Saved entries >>
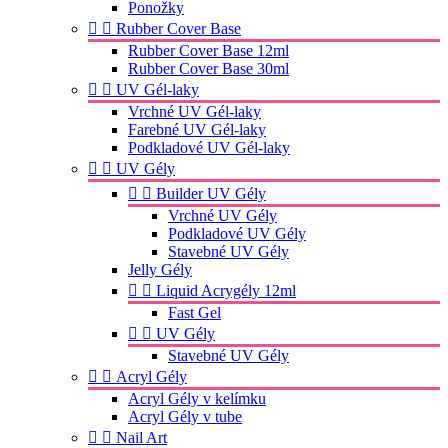
Ponožky


Rubber Cover Base
Rubber Cover Base 12ml
Rubber Cover Base 30ml


UV Gél-laky
Vrchné UV Gél-laky
Farebné UV Gél-laky
Podkladové UV Gél-laky


UV Gély


Builder UV Gély
Vrchné UV Gély
Podkladové UV Gély
Stavebné UV Gély
Jelly Gély


Liquid Acrygély 12ml
Fast Gel


UV Gély
Stavebné UV Gély


Acryl Gély
Acryl Gély v kelímku
Acryl Gély v tube


Nail Art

YOUR TASK >> Output only a verbatim copy of the lines spanning from the line that contains "Rubber Cover Base 12ml" to the end of the records above.

FINISHED TASK >>
Rubber Cover Base 12ml
Rubber Cover Base 30ml


UV Gél-laky
Vrchné UV Gél-laky
Farebné UV Gél-laky
Podkladové UV Gél-laky


UV Gély


Builder UV Gély
Vrchné UV Gély
Podkladové UV Gély
Stavebné UV Gély
Jelly Gély


Liquid Acrygély 12ml
Fast Gel


UV Gély
Stavebné UV Gély


Acryl Gély
Acryl Gély v kelímku
Acryl Gély v tube


Nail Art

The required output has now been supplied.